Khalik Allah : Artist Talk and Screening
“Field Niggas flows as a dreamlike series of encounters…the Harlem subjects of the photographer and filmmaker Khalik Allah have a soulful glow even when their circumstances are dire.” – The New York Times
Khalik Allah’s hour-long documentary Field Niggas is a startling portrait of a Harlem street corner. Allah describes his intimate and singular vision as quite simply “taking the hood off of the hood and showing you the head.” The film’s title recalls Malcolm X’s Message to the Grassroots, in which he delineated his concept of two types of slaves.
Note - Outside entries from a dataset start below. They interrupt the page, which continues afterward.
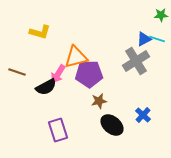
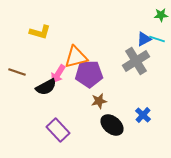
purple rectangle: rotated 25 degrees counterclockwise
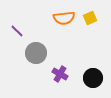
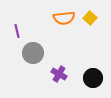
yellow square: rotated 24 degrees counterclockwise
purple line: rotated 32 degrees clockwise
gray circle: moved 3 px left
purple cross: moved 1 px left
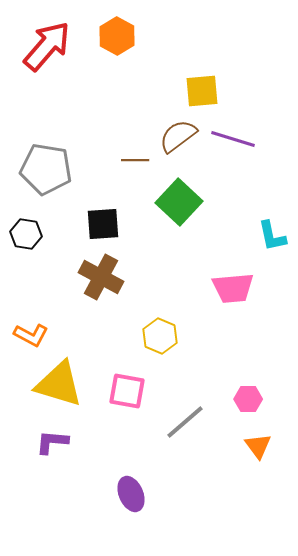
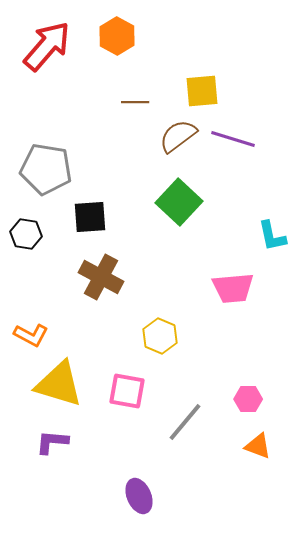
brown line: moved 58 px up
black square: moved 13 px left, 7 px up
gray line: rotated 9 degrees counterclockwise
orange triangle: rotated 32 degrees counterclockwise
purple ellipse: moved 8 px right, 2 px down
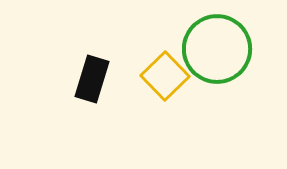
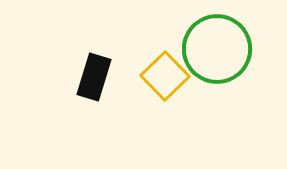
black rectangle: moved 2 px right, 2 px up
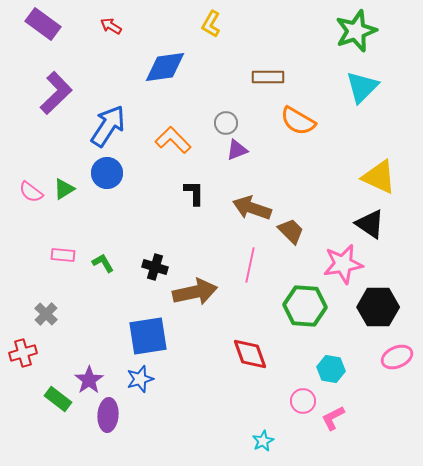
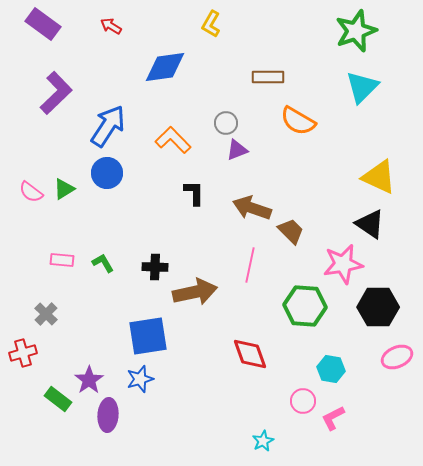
pink rectangle at (63, 255): moved 1 px left, 5 px down
black cross at (155, 267): rotated 15 degrees counterclockwise
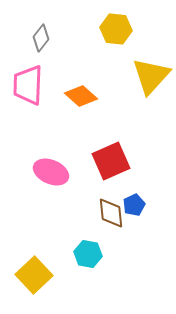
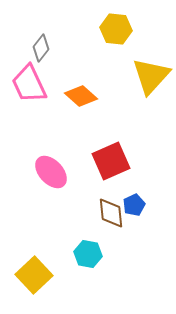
gray diamond: moved 10 px down
pink trapezoid: moved 1 px right, 1 px up; rotated 27 degrees counterclockwise
pink ellipse: rotated 24 degrees clockwise
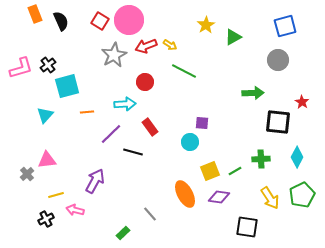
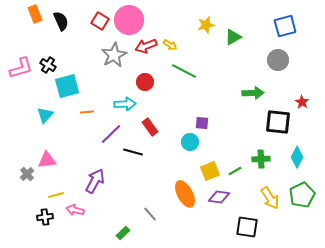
yellow star at (206, 25): rotated 18 degrees clockwise
black cross at (48, 65): rotated 21 degrees counterclockwise
black cross at (46, 219): moved 1 px left, 2 px up; rotated 21 degrees clockwise
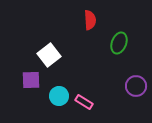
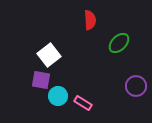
green ellipse: rotated 25 degrees clockwise
purple square: moved 10 px right; rotated 12 degrees clockwise
cyan circle: moved 1 px left
pink rectangle: moved 1 px left, 1 px down
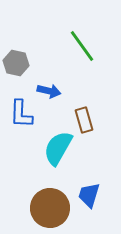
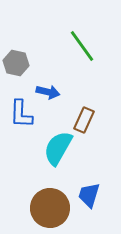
blue arrow: moved 1 px left, 1 px down
brown rectangle: rotated 40 degrees clockwise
Shot entirely at night on the corner of 125th and Lexington Avenue in Harlem, the film captures the mental, physical and spiritual struggles of the neighborhood’s most exhausted and oppressed inhabitants. Photographed by Allah himself in August of 2014, Field Niggas spotlights its subjects in stunningly composed, dignified portraits that are hypnotically woven with street images. The non-synch audio track consists of conversations with and among those faces: dreams, regrets, arguments, affection, observations, opinions. Shot in July of 2014, with the heinous death of Eric Garner by an NYPD officer occurring mid-production, Field Niggas is a breakthrough non-fiction film that serves as an ardent call to rise above social constructs.
With vast empathy, Khalik Allah paints an impressionistic portrait of the loiterers and denizens in and around 125th Street and Lexington Avenue in Field Niggas. Beneath the bright lights of a corner convenience store, Allah wields his crystalline gaze on a series of faces and personalities as they ruminate on race, societal inequalities, family, drugs, homelessness, romance, police brutality, and, ultimately, their histories, in a collective chorus. They are people we often try to avoid seeing – homeless, addicted – who we now hear in timeless tones and with flashes of great beauty, thanks to the director’s unexpected stylistic choices: asynchronous sound, elegant slow-motion shots and garishly saturated colors.
Though un-synced, the visuals and narration perfectly complement one another, forging a viewing experience that functions as a near interactive tapestry as the stories’ strands envelope your conscience. Animated street photography at its apotheosis, Field Niggas carries a heady, haunting undercurrent, with aesthetic panache to burn.